### Problem requirements
Transcribe word for word each line from the one containing "Это не остановка, а бесед" to the final line of the data, both included. Skip the pictures.
[Opening Extracted information section]
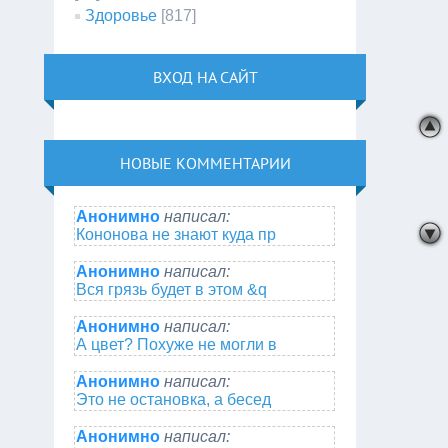
Здоровье
[817]
ВХОД НА САЙТ
НОВЫЕ КОММЕНТАРИИ
Анонимно
написал:
Кононова не знают куда пр
Анонимно
написал:
Вся грязь будет в этом &q
Анонимно
написал:
А цвет? Похуже не могли в
Анонимно
написал:
Это не остановка, а бесед
Анонимно
написал:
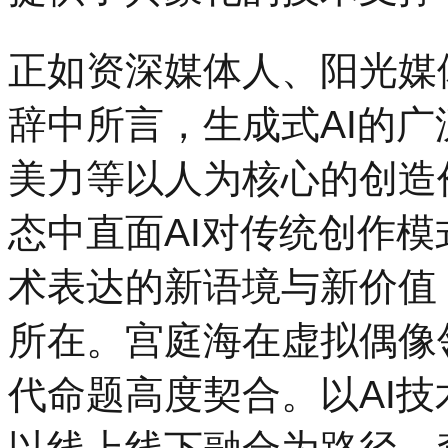
正如资深媒体人、阳光媒
辞中所言，生成式AI的
美力等以人为核心的创造
态中直面AI对传统创作
术表达的新语境与新价值
所在。宫庭海在虚拟偶像
代命题高度契合。以AI技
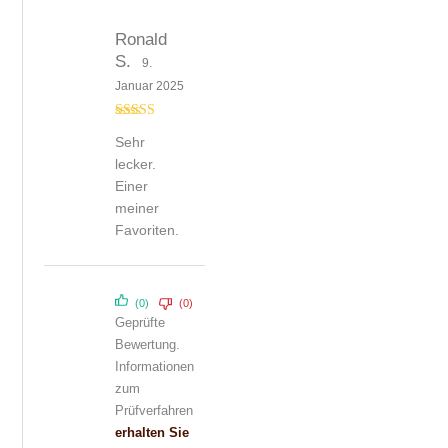
Ronald
S.
9.
Januar 2025
Bewertet mit
Sehr
5
von 5
lecker.
Einer
meiner
Favoriten.
(0)
(0)
Geprüfte
Bewertung.
Informationen
zum
Prüfverfahren
erhalten Sie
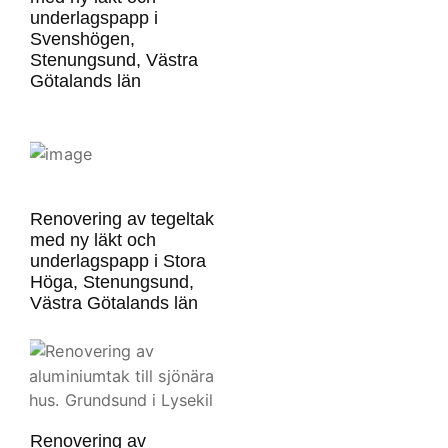
underlagspapp i
Svenshögen,
Stenungsund, Västra
Götalands län
Renovering av tegeltak
med ny läkt och
underlagspapp i Stora
Höga, Stenungsund,
Västra Götalands län
Renovering av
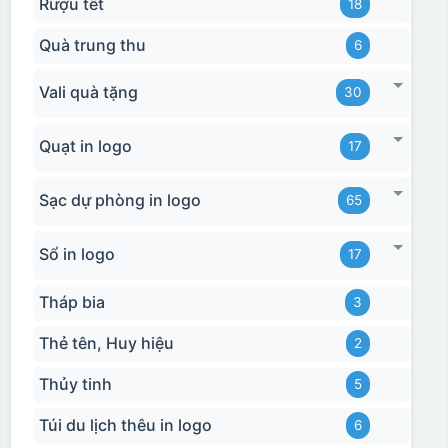
Rượu tết
18
Quà trung thu
6
Vali quà tặng
30
Quạt in logo
17
Sạc dự phòng in logo
65
Sổ in logo
17
Tháp bia
3
Thẻ tên, Huy hiệu
2
Thủy tinh
5
Túi du lịch thêu in logo
6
[Closing Extracted information section]
### Task answer
Это не остановка, а бесед
Анонимно
написал:
正如资深媒体人、阳光媒
辞中所言，生成式AI的
美力等以人为核心的创造
态中直面AI对传统创作
术表达的新语境与新价值
所在。宫庭海在虚拟偶像
代命题高度契合。以AI技
Ronald
S.
9.
Januar 2025
Bewertet mit
Sehr
5
von 5
lecker.
Einer
meiner
Favoriten.
(0)
(0)
Geprüfte
Bewertung.
Informationen
zum
Prüfverfahren
erhalten Sie
underlagspapp i
Svenshögen,
Stenungsund, Västra
Götalands län
Renovering av tegeltak
med ny läkt och
underlagspapp i Stora
Höga, Stenungsund,
Västra Götalands län
Renovering av
Rượu tết
18
Quà trung thu
6
Vali quà tặng
30
Quạt in logo
17
Sạc dự phòng in logo
65
Sổ in logo
17
Tháp bia
3
Thẻ tên, Huy hiệu
2
Thủy tinh
5
Túi du lịch thêu in logo
6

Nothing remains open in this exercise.